3. Place the flour and salt in the bowl of a standing mixer fitted with the paddle.  Briefly combine the dry ingredients at low speed.  Slowly add the liquid ingredients and continue to mix at low speed until a cohesive mass forms.  Stop the mixer and replace the paddle with the dough hook.  Knead until the dough is smooth and elastic, about 5 minutes.  Form the dough into a ball, put it in the deep oiled bowl, cover with plastic wrap.   Let rise until doubled in size, 1.5 to 2 hours.  Press the dough to deflate it, then shape, top, and cook according to your recipe.
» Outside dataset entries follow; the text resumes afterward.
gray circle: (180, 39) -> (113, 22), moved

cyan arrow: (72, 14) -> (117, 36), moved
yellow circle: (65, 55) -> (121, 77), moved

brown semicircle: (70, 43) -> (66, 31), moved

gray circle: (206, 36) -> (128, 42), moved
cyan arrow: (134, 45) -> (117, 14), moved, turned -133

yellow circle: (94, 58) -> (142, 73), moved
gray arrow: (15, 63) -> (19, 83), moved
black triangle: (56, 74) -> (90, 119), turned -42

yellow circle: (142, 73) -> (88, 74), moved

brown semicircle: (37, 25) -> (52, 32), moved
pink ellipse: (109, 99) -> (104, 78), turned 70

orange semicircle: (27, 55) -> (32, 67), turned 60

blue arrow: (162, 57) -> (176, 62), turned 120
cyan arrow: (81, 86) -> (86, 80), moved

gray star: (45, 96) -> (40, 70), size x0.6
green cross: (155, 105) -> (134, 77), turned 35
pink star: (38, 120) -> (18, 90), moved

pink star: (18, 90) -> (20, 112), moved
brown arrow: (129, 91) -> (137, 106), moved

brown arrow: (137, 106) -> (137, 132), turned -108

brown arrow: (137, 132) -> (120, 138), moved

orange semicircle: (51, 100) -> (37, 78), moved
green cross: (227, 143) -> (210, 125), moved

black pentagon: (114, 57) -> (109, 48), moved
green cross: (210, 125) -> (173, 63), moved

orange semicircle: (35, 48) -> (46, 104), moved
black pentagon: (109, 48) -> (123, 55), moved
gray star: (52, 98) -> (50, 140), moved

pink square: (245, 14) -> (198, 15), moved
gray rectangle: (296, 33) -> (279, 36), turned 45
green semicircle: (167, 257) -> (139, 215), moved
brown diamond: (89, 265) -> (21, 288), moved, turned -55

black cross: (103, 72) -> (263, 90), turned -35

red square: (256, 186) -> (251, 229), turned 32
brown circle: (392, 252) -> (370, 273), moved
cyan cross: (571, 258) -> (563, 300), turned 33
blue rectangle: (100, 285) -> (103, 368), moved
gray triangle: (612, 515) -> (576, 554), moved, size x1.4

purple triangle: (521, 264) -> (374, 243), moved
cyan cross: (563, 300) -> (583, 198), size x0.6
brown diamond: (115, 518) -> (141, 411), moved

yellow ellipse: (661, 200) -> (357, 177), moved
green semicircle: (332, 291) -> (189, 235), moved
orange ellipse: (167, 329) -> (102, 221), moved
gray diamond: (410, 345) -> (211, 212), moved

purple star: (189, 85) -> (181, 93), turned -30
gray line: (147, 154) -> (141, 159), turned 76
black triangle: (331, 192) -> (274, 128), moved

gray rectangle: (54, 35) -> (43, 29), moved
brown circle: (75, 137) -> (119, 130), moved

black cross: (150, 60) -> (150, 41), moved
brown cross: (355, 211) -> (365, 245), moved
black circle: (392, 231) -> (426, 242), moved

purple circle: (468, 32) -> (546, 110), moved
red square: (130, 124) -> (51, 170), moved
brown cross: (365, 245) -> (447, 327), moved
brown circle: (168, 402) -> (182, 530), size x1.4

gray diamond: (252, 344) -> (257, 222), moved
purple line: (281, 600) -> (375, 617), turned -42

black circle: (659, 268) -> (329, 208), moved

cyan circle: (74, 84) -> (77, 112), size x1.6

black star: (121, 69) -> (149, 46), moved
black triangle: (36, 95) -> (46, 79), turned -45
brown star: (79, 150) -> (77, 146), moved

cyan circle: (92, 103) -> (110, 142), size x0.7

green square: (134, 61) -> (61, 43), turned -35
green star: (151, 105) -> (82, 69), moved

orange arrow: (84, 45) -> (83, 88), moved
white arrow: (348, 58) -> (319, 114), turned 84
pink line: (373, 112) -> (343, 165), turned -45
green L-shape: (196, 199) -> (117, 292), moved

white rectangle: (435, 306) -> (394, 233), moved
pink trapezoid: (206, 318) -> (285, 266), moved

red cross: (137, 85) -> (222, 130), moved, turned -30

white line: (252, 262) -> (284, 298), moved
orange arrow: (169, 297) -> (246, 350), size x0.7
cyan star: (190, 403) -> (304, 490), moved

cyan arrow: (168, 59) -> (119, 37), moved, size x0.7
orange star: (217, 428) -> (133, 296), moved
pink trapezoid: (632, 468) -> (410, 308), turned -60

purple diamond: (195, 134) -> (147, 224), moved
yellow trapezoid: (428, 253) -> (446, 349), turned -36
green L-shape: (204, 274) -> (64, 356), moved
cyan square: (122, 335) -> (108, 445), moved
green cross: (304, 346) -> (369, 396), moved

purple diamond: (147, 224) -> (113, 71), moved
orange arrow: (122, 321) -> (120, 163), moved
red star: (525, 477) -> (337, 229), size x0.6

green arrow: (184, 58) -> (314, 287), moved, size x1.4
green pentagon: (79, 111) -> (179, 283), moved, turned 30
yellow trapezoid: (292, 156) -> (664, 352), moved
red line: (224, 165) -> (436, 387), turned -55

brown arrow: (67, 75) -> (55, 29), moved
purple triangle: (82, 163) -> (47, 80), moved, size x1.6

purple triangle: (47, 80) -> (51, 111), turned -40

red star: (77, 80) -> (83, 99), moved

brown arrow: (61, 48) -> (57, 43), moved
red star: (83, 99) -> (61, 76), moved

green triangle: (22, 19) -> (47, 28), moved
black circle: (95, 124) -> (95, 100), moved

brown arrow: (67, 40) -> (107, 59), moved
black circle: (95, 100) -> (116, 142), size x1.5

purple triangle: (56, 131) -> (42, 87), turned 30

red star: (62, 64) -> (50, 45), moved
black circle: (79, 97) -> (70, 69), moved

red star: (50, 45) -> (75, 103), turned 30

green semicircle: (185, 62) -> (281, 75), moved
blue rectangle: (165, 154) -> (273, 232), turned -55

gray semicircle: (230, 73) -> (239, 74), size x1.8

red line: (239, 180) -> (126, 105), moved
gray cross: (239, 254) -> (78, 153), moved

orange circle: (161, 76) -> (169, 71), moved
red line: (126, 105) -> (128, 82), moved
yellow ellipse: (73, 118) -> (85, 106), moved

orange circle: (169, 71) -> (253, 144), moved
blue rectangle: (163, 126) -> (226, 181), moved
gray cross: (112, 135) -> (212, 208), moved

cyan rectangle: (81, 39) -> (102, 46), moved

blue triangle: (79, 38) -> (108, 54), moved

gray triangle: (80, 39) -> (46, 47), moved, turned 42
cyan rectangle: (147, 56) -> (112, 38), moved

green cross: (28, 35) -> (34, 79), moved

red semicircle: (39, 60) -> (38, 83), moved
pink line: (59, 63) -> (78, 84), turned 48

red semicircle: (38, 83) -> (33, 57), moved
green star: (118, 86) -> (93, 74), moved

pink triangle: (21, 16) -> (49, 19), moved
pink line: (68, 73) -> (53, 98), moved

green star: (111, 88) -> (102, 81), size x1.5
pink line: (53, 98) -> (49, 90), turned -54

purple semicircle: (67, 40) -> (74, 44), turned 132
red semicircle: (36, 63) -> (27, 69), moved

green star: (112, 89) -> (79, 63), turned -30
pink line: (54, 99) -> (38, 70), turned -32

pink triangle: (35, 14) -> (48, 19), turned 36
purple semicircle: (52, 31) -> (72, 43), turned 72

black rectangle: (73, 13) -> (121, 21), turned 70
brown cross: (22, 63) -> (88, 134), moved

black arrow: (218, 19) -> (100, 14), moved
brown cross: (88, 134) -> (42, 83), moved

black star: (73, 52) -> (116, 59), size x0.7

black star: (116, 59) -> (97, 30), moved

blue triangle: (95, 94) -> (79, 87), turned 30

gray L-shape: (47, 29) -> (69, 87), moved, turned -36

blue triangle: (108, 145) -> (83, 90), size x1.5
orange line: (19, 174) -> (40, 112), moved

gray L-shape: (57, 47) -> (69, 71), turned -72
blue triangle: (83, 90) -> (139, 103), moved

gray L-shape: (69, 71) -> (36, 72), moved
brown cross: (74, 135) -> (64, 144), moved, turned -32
Pizza Dough with Garlic and Herbs

This dough is especially good when you want a pizza with a minimum of toppings but big flavor.  The dough also makes excellent Grissini (Italian breadsticks) on page 174.

Heat 2 tablespoons extra-virgin olive oil in a small skillet.  Add 4 medium minced garlic cloves and 1 teaspoon minced fresh thyme, oregano, or rosemary leaves.  Saute until the garlic is golden, 2-3 minutes.  Cool the mixture and use in place of the oil in the recipe for Pizza Dough.

Whole-wheat Pizza Dough

Whole-wheat flour gives the dough a hearty flavor but slows down the rising process a bit.

Follow the recipe for Pizza Dough, replacing 2 cups (half) of the bread flour with an equal volume of whole-wheat flour.  The dough may require an extra 30 minutes to double in size while rising.

Notes

SJ Note 13 Feb 2012: This was very tasty dough!  It rose quite a lot, too, so beware of that.